L’OIA de 39 pages contient une correspondance entre Ardern, son bureau et plusieurs des douzaines de sociétés de centres de données qui des documents précédemment publiés montrent qu’ils ont demandé le soutien du gouvernement – et demandant aux ministres de réduire les formalités administratives sur leurs différents projets de construction de centres de données à Auckland et dans l’île du Sud.

Lire l’OIA complet ici (39 pages)

Les deux plus grands acteurs mondiaux, AWS et Microsoft, sont au premier plan de la correspondance.

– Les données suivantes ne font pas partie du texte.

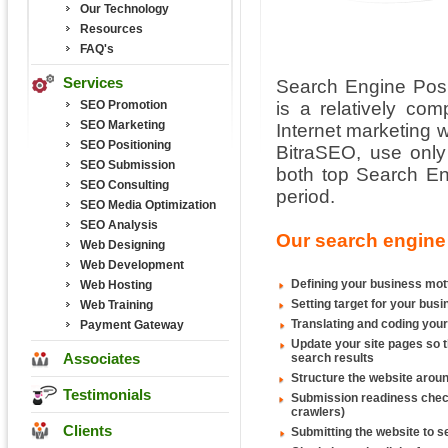
Our Technology
Resources
FAQ's
Services
Search Engine Posi
SEO Promotion
is a relatively co
SEO Marketing
Internet marketing w
SEO Positioning
BitraSEO, use only
SEO Submission
both top Search Eng
SEO Consulting
period.
SEO Media Optimization
SEO Analysis
Our search engine 
Web Designing
Web Development
Defining your business mot
Web Hosting
Setting target for your bu
Web Training
Translating and coding your
Payment Gateway
Update your site pages so t
Associates
search results
Structure the website arou
Testimonials
Submission readiness checkin
crawlers)
Clients
Submitting the website to s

Mais les lettres et les e-mails en incluent également un d’une petite entreprise locale de cloud computing, Catalyst, demandant en juin 2022 si Ardern pouvait visiter (“Nous ne possédons pas de superyachts, de jets privés ou de vaisseaux spatiaux”, il lui a envoyé un e-mail, essayant de se démarquer). Elle n’a pas rendu visite, a déclaré Catalyst à RNZ.

La lettre la plus longue compte sept pages, en septembre 2021, où AWS fait la promotion de son investissement direct de 7,5 milliards de dollars dans Ardern :

“Avec la bonne combinaison de capacités technologiques, de bons paramètres politiques et réglementaires et une main-d’œuvre qualifiée, nous voyons le potentiel pour la Nouvelle-Zélande d’être un leader sur la scène mondiale” grâce à une technologie cloud avancée basée ici à grande échelle pour la première fois, dit Amazon.

En réponse à plusieurs lettres en 2021 et 2022, Ardern a exprimé son enthousiasme pour les projets de centres de données d’AWS et de Microsoft, sans donner d’engagements spécifiques.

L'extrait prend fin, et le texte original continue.